*Recorded information*
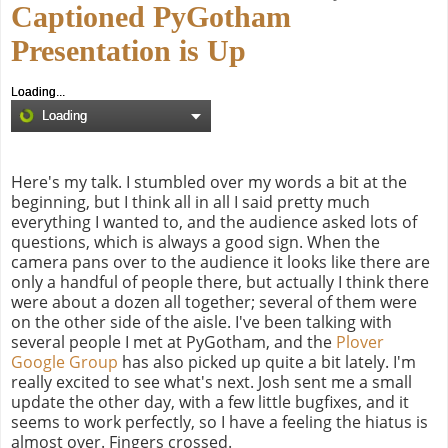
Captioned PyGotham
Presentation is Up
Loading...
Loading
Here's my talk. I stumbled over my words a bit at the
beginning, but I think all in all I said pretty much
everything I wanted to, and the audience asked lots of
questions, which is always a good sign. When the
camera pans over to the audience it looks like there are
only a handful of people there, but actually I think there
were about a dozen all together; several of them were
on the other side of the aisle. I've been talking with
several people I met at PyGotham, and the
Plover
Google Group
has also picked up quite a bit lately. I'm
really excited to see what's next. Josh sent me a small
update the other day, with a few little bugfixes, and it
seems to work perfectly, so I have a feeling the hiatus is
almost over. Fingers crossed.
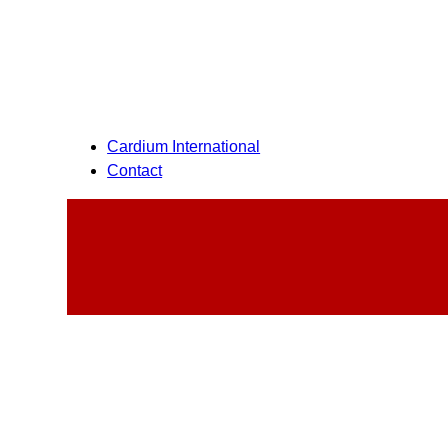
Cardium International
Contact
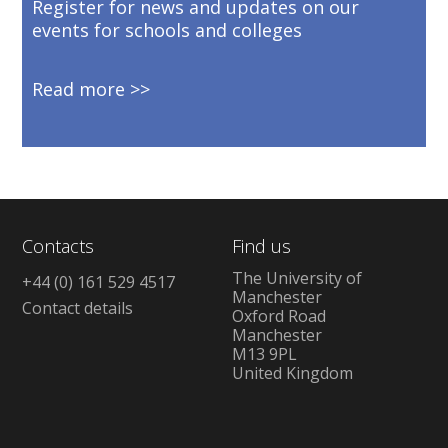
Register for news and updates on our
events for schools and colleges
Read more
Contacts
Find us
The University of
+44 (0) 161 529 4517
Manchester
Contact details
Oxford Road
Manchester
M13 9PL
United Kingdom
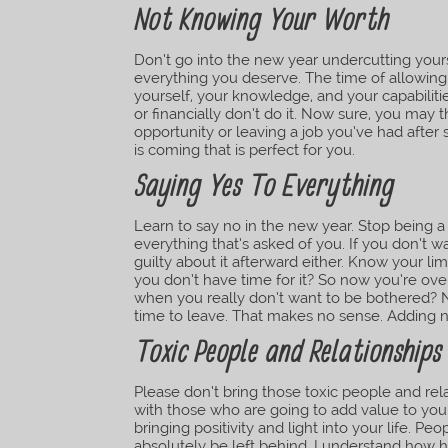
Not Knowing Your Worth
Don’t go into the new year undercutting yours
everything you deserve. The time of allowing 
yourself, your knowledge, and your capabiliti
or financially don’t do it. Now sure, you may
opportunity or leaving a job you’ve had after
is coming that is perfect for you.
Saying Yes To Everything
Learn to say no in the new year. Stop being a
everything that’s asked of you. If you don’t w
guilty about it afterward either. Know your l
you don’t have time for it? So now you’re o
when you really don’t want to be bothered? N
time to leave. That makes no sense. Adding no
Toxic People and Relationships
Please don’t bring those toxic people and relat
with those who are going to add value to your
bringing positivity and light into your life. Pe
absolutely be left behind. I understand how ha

*Work order*
Nothing except the lines from the one containing "has also picked up quite a bit lately. I'm" through the one containing "Toxic People and Relationships" should appear in the answer, exactly as above and without pictures.

*Answer to the problem*
has also picked up quite a bit lately. I'm
really excited to see what's next. Josh sent me a small
update the other day, with a few little bugfixes, and it
seems to work perfectly, so I have a feeling the hiatus is
almost over. Fingers crossed.
Cardium International
Contact
Register for news and updates on our
events for schools and colleges
Read more
Contacts
Find us
The University of
+44 (0) 161 529 4517
Manchester
Contact details
Oxford Road
Manchester
M13 9PL
United Kingdom
Not Knowing Your Worth
Don’t go into the new year undercutting yours
everything you deserve. The time of allowing 
yourself, your knowledge, and your capabiliti
or financially don’t do it. Now sure, you may
opportunity or leaving a job you’ve had after
is coming that is perfect for you.
Saying Yes To Everything
Learn to say no in the new year. Stop being a
everything that’s asked of you. If you don’t w
guilty about it afterward either. Know your l
you don’t have time for it? So now you’re o
when you really don’t want to be bothered? N
time to leave. That makes no sense. Adding no
Toxic People and Relationships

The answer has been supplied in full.